Tribunal de Pontoise : « Vous avez abusé d’une personne fragile et isolée »
Aurélie, 41 ans, comparait libre devant le tribunal correctionnel pour avoir escroqué 50 000 euros à l’une de ses clientes, une femme âgée et vulnérable.
Entre le 1er janvier 2016 et le 30 juin 2017, Aurélie à l’époque banquière, est accusée d’avoir escroqué l’une de ses clientes, Marie-Thérèse, retraitée. Ce 3 octobre 2023, devant le tribunal correctionnel de Pontoise, elle reconnaît les faits.

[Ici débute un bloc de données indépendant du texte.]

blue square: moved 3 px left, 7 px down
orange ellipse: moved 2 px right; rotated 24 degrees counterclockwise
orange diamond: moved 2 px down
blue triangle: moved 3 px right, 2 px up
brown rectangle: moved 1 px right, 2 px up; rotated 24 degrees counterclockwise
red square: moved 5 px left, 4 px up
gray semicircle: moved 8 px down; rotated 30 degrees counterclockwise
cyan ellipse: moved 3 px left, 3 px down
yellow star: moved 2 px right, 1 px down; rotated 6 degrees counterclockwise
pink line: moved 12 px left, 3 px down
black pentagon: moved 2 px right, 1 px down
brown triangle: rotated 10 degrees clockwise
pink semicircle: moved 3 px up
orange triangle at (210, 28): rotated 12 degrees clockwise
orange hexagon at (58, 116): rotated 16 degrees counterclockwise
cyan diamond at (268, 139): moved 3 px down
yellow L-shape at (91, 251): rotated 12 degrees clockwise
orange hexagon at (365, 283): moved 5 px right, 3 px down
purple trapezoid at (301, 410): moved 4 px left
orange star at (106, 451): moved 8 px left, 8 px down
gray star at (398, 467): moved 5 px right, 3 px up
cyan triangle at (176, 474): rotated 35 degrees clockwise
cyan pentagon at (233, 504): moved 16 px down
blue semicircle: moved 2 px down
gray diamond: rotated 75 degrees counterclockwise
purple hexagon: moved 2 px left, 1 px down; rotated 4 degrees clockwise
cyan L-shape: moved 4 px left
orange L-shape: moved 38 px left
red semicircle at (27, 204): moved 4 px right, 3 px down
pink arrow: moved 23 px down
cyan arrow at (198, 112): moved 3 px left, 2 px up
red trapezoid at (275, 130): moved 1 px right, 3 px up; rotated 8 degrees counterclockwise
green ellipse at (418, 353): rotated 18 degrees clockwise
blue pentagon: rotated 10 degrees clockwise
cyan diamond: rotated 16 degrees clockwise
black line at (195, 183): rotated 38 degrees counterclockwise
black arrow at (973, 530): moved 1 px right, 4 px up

Affable, le sourire charmeur, l’ambitieuse jeune femme était alors dans la panade : mari dépressif, trois enfants à charge, des revenus trop faibles pour obtenir un crédit qui financerait les projets qui fleurissent dans l’esprit créatif et entrepreneur d’Aurélie.
C’est pour cette raison qu’elle fait contracter des crédits à la consommation à Marie-Thérèse, en lui faisant signer des documents vierges, et en procédant elle-même à des retraits d’espèces du compte de la vénérable retraitée. Une fois le prêt contracté, les sommes étaient virées sur le compte de Julien, le mari dépressif, qui en possédait 10 (de comptes bancaires), tous gérés par Aurélie. Marie-Thérèse a constaté 12 virements pour un total de 14 000 euros, effectués entre février et mai 2017. Si l’on ajoute le montant des prêts contractés et les 3 100 euros de retrait, le total des mouvements bancaires atteint 51 300 euros.
« J’en étais malade »
Et ça met la grand-mère en pétard. D’une voix finement éraillée, elle s’en ouvre au tribunal : « J’en étais malade. Je plaçais de l’argent de côté, par exemple l’année dernière, je me suis fait opérer de la cataracte », elle prend les magistrats à témoin. Depuis, elle a été partiellement remboursée par la banque. Ce qu’elle veut : un remboursement total, « avec les intérêts ».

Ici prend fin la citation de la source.